Last week we saw another example of how Democrats have a fundamentally different approach to solving problems than Republicans do. Despite Speaker Pelosi telling us he didn’t have the authority a few months ago, President Biden unilaterally paid for some portions of student loans using taxpayer money.
Putting aside for a moment the priority that Democrats have given to the increasing student loan, over other things like public safety, fixing the supply chain and creating housing that is affordable, there are a few problems with the way that Democrats addressed this issue, which establishes a pattern they use on other issues.
The difference is that Democrats are happy to treat symptoms, while Republicans want to treat the cause. Democrats know that a lot of people are paying money to student loans, and this makes it harder to make ends meet. So they just throw money at the symptom, namely the loan payment.
This policy has several significant shortfalls. First it doesn’t help anyone who didn’t go to college, never took out a loan, paid back their loan, or is going to start taking out loans in the future. Secondly it will only help with a portion of the loan, and depending on the total balance, it might not feel like very much. Any reasonable person must look at this and admit that it is only a temporary solution because it’s creating short-term relief for a few, but allows the problem to manifest itself requiring a second or third action in the future.
Republicans look at this problem from an entirely different perspective, and want to address the root problems, of which I believe there are two. First the cost of a college education has skyrocketed far beyond almost any other category of spending, and second the fact that many of the borrowers are having trouble using their degree to earn the kind of income that would make repayment easy.
When you break a leg you could just prescribe painkillers to treat the pain – or you could fix the broken bone. In the student loan example Democrats have taken a short-sighted approach that only creates a bigger problem down the road.
Republicans instead are asking why are colleges getting so much more expensive faster than everything else? The payment problem is a result of the initial cost problem. But there also may be a problem with the underlying value. Some college grads are able to get a job and pay off the loan quickly given their higher income – while that may be true for many, it’s not true for all. We also need to examine whether some of these universities are acting like predatory lenders by giving out loans to people they should rightly know can not pay them back based on their employment prospects.
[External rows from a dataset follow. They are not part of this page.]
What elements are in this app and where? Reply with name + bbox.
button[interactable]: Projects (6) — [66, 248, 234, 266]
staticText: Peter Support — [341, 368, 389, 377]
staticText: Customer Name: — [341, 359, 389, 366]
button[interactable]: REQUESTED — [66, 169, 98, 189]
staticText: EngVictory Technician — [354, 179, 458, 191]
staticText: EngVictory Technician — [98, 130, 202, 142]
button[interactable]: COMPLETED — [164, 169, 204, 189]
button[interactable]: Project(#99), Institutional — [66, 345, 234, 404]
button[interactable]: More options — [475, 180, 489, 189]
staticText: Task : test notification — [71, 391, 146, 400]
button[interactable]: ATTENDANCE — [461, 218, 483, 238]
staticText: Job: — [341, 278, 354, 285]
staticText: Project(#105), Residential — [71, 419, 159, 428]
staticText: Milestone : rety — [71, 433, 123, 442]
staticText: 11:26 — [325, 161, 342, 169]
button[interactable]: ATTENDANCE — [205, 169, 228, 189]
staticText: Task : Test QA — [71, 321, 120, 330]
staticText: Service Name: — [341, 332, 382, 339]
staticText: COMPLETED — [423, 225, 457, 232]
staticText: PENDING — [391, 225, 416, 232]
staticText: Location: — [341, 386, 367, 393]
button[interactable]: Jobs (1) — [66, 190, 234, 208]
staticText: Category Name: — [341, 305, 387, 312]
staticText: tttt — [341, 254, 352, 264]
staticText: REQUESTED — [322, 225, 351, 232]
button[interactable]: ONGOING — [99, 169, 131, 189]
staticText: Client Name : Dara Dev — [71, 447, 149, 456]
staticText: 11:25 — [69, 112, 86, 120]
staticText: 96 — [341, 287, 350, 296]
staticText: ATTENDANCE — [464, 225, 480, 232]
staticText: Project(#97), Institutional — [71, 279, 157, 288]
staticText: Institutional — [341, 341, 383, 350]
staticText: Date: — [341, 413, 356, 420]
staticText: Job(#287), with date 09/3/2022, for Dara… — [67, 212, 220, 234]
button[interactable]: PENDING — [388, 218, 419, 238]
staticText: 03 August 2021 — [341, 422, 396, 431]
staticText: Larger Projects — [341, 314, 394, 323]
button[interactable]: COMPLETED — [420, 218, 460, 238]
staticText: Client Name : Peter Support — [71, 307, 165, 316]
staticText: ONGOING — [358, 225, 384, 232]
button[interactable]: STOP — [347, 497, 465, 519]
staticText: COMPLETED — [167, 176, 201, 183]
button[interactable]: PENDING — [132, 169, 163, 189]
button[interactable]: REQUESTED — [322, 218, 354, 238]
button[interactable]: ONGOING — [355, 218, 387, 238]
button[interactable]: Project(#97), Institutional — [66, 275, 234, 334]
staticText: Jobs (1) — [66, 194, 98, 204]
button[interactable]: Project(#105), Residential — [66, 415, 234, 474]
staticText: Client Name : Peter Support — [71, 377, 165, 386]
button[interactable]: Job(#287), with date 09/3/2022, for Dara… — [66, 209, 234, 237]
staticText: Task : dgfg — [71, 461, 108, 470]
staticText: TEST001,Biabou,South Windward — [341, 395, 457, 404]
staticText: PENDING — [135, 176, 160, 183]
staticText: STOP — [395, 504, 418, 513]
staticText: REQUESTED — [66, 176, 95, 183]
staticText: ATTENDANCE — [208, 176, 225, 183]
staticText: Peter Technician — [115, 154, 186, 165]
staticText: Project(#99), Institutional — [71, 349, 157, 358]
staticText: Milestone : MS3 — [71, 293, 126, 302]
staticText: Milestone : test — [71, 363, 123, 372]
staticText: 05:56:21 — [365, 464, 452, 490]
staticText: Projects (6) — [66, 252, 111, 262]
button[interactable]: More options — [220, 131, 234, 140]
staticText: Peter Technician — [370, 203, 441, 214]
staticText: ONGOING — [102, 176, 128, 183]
Democrats champion episodic fixes, while Republicans look for enduring and systematic corrections. This applies to many other issues. On the issue of illegal immigration, Democrats want to provide amnesty for anyone entering illegally, but they don’t want to fix the ongoing systemic problem of the open border. On health care, they want to shift the payments to the government, but don’t want to examine the ongoing systemic reason costs are so high, like monopolization, excessive bureaucracy and tort reform.
A well known Democrat once said to “never let a crisis go to waste” and this ethic becomes apparent in the way they have been solving problems by always addressing only the symptoms of the crisis. Because leaving the crisis in place gives big government another reason to get credit for fixing the problem it created in the future and it avoids the question as to whether or not the cause of the crisis is connected to some previous Democrat policy. It’s time to put an end to this pattern of managing from crisis to crisis and give Republicans an opportunity this November to put in place longer term fixes to the root cause of many of the problems we face in our state and country.